NRC chairman Shirley Jackson, in office for about a year, is making a determined effort to address commission shortcomings. She wants to develop better criteria for putting plants on the watch list; to write tighter guidelines for granting waivers of license requirements; and to implement better personnel policies to attract and retain qualified inspectors. She's also tightening NRC's internal management and moving the commission to more use of risk-assessment techniques that help inspectors focus on areas in which problems are more likely to develop.

But Congress and the NRC should take additional steps:

*Congress must exercise more supervision. It has held no NRC oversight hearings for more than three years.

*Congress should also fund more NRC inspectors. The commission is negotiating with some states to take over non-power-plant inspections; the NRC inspectors relieved should be moved to the plants.

*The NRC should hold senior utility managers who harass employee whistle-blowers as personally liable as reactor operators found working under the influence of alcohol or drugs.

*The revolving door between senior NRC management and the utilities should be closed, with senior NRC managers barred from taking utility jobs for an appropriate interval of time after leaving the commission.

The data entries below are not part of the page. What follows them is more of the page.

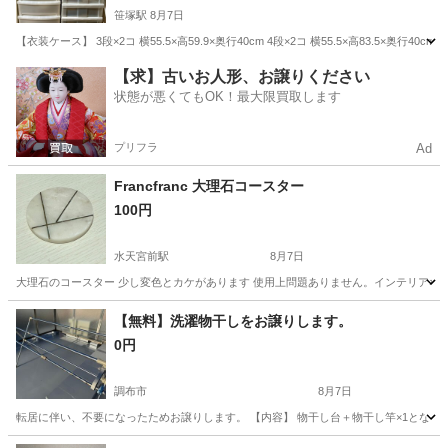
笹塚駅
8月7日
【衣装ケース】 3段×2コ 横55.5×高59.9×奥行40cm 4段×2コ 横55.5×高83.
東京
渋谷区
笹塚駅
収納家具
【求】古いお人形、お譲りください
状態が悪くてもOK！最大限買取します
プリフラ
Ad
Francfranc 大理石コースター
100円
水天宮前駅
8月7日
大理石のコースター 少し変色とカケがあります 使用上問題ありません。インテリアなどにどうぞ
東京
中央区
水天宮前駅
インテリア雑貨/小物
【無料】洗濯物干しをお譲りします。
0円
調布市
8月7日
転居に伴い、不要になったためお譲りします。 【内容】 物干し台＋物干し竿×1となりま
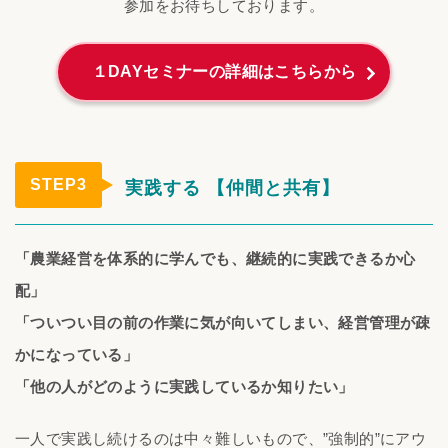
参加をお待ちしております。
１DAYセミナーの詳細はこちらから
STEP3
実践する 【仲間と共有】
「農業経営を体系的に学んでも、継続的に実践できるか心
配」
「ついつい目の前の作業に気が向いてしまい、経営管理が疎
かになっている」
「他の人がどのように実践しているか知りたい」
一人で実践し続けるのは中々難しいもので、”強制的”にアウ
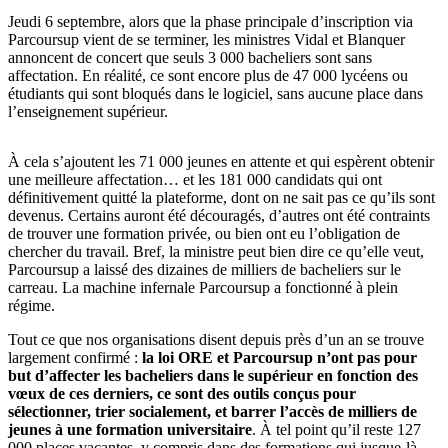
Jeudi 6 septembre, alors que la phase principale d’inscription via
Parcoursup vient de se terminer, les ministres Vidal et Blanquer
annoncent de concert que seuls 3 000 bacheliers sont sans
affectation. En réalité, ce sont encore plus de 47 000 lycéens ou
étudiants qui sont bloqués dans le logiciel, sans aucune place dans
l’enseignement supérieur.
À cela s’ajoutent les 71 000 jeunes en attente et qui espèrent obtenir
une meilleure affectation… et les 181 000 candidats qui ont
définitivement quitté la plateforme, dont on ne sait pas ce qu’ils sont
devenus. Certains auront été découragés, d’autres ont été contraints
de trouver une formation privée, ou bien ont eu l’obligation de
chercher du travail. Bref, la ministre peut bien dire ce qu’elle veut,
Parcoursup a laissé des dizaines de milliers de bacheliers sur le
carreau. La machine infernale Parcoursup a fonctionné à plein
régime.
Tout ce que nos organisations disent depuis près d’un an se trouve
largement confirmé :
la loi ORE et Parcoursup n’ont pas pour
but d’affecter les bacheliers dans le supérieur en fonction des
vœux de ces derniers, ce sont des outils conçus pour
sélectionner, trier socialement, et barrer l’accès de milliers de
jeunes à une formation universitaire
. À tel point qu’il reste 127
000 places vacantes, y compris dans des formations qui jusque-là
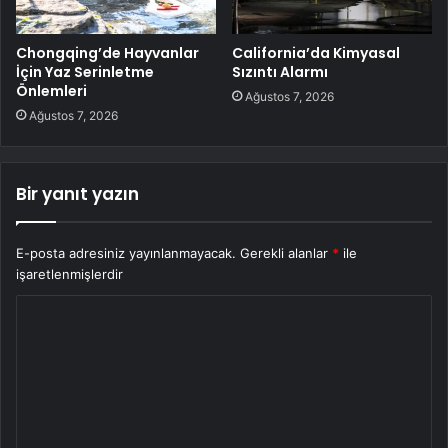
Chongqing’de Hayvanlar
California’da Kimyasal
İçin Yaz Serinletme
Sızıntı Alarmı
Önlemleri
Ağustos 7, 2026
Ağustos 7, 2026
Bir yanıt yazın
E-posta adresiniz yayınlanmayacak.
Gerekli alanlar
*
ile
işaretlenmişlerdir
Y
o
r
u
m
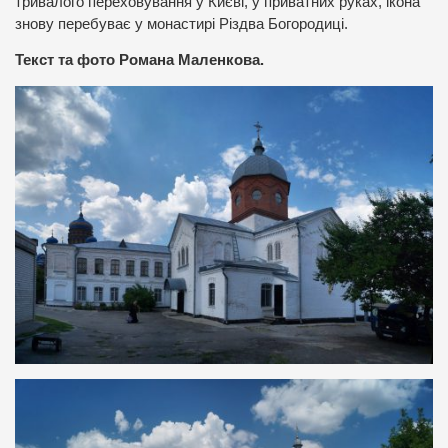
тривалого переховування у Києві, у приватних руках, ікона
знову перебуває у монастирі Різдва Богородиці.
Текст та фото Романа Маленкова.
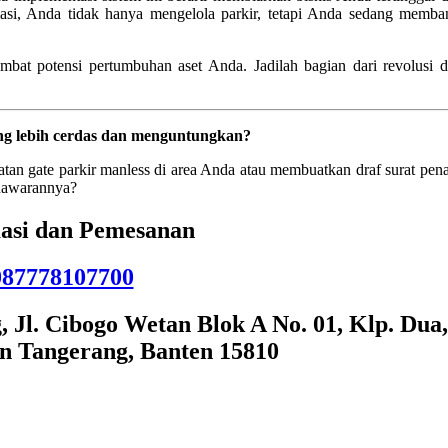
si, Anda tidak hanya mengelola parkir, tetapi Anda sedang memba
bat potensi pertumbuhan aset Anda. Jadilah bagian dari revolusi di
ng lebih cerdas dan menguntungkan?
n gate parkir manless di area Anda atau membuatkan draf surat pena
enawarannya?
asi dan Pemesanan
087778107700
Jl. Cibogo Wetan Blok A No. 01, Klp. Dua,
n Tangerang, Banten 15810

But the larger issue, as with similar problems at the Federal Aviation Administration, is one of agency culture. Until everyone, including middle management, understands that the client is the public, not the utilities, and that the main goal is safety, not the promotion of the nuclear-power industry, abuses and inept enforcement will continue. And given the nature of the technology involved, that's something the country can't afford.